Vitiligo is a chronic autoimmune disease that targets melanocytes, resulting in patches of skin depigmentation. [1] The pathogenesis of vitiligo is driven by signalling through JAK1/JAK23, and a cream formulation of ruxolitinib, a JAK1/JAK2 inhibitor, [2] is under investigation for the treatment of the condition. [3] Ruxolitinib cream provided significant repigmentation of facial vitiligo lesions after 24 weeks of double-blind, vehicle-controlled treatment (NCT03099304). [4]

• This trial further investigates the therapeutic potential of ruxolitinib cream in patients with vitiligo after 52 weeks of double-blind treatment.

Type of study, patients, and inclusion criteria

• Trial NCT03099304 was a randomised, double-blind, dose-ranging study of ruxolitinib phosphate cream in subjects with vitiligo.
• Patients had to have a clinical diagnosis of vitiligo with depigmented areas including ≥0.5% of total Body Surface Area (BSA) on the face and ≥3% of total BSA on non-facial areas.
• Patients in the previous groups (0.5% QD, 1.5% QD, 1.5% BID) of trial NCT03099304 continued treatment.
• Subjects on vehicle and those in the 0.15% group were rerandomised if <25% improvement in facial Vitiligo Area Scoring Index (F-VASI) was seen at week 24.
• Re-randomisation was to 0.5% QD, 1.5% QD, or 1.5% BID.
• A total of 157 patients were studied.

Primary outcome measure

• The primary endpoint was proportion of patients treated with ruxolitinib cream who achieved a ≥50% improvement from baseline in F-VASI (F-VASI50) at week 24 compared with patients treated with vehicle.
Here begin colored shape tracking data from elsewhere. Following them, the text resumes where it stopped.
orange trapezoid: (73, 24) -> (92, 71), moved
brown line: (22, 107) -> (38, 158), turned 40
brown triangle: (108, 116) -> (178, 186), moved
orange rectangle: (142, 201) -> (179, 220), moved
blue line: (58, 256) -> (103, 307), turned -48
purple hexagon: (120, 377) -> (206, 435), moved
• At week 24, F-VASI50 was achieved by a significantly greater proportion of patients receiving ruxolitinib cream (25.8%–50.0% across doses) vs vehicle (3.1%).
• At week 52, the proportion of patients achieving an F-VASI50 response was highest in the 1.5% BID group (Figure).
• At week 52, the proportions of patients achieving F-VASI75 and F-VASI90 responses were highest in the 1.5% BID group.
• T-VASI50 at week 52 was achieved by patients in a dose-dependent manner.
• Among patients who treated all depigmented skin (baseline total BSA ≤20%), T-VASI50 response was 45.0% with the 1.5% BID regimen at week 52.
• The proportion of patients who attained Physician's Global Vitiligo Assessment (F-PhGVA) scores of clear or almost clear at week 24 increased by week 52.
• Ruxolitinib cream was not associated with clinically significant application site reactions or serious treatment-related adverse events.
• Most relevant TEAEs include acne and possible application site reactions.
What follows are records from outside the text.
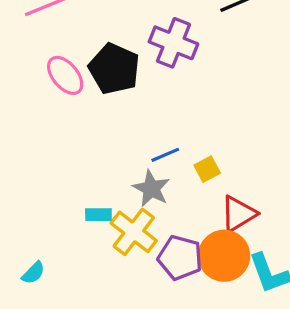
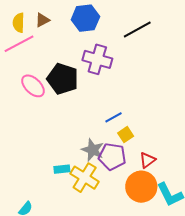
blue line: (165, 155) -> (113, 117), moved
red triangle: (238, 214) -> (147, 160), size x0.7
purple pentagon: (180, 258) -> (112, 157), moved

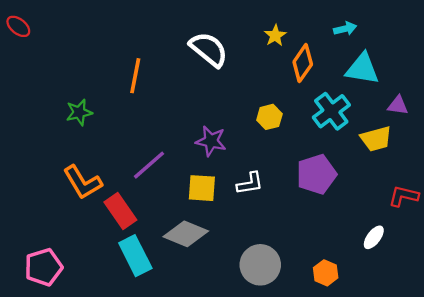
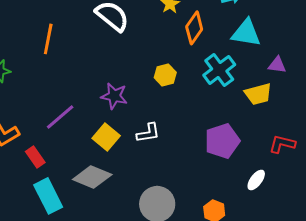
purple pentagon: (316, 174) -> (222, 141), moved
yellow square: (202, 188) -> (106, 137), turned 36
red rectangle: (120, 211) -> (35, 157), size x0.7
• Ruxolitinib cream monotherapy produced substantial facial and total body repigmentation of vitiligo lesions after week 24.
• Continued improvement was seen through 52 weeks of treatment (highest responses with 1.5% BID), suggesting that ruxolitinib cream is an effective treatment option for patients with vitiligo.
• A longer duration of therapy was associated with greater repigmentation, objectively assessed using the VASI.
  • Near-complete facial repigmentation as assessed by F-VASI75.
  • Substantial total body repigmentation as assessed by T-VASI50.
• All doses of ruxolitinib cream were well tolerated, and no treatment-related serious AEs were reported.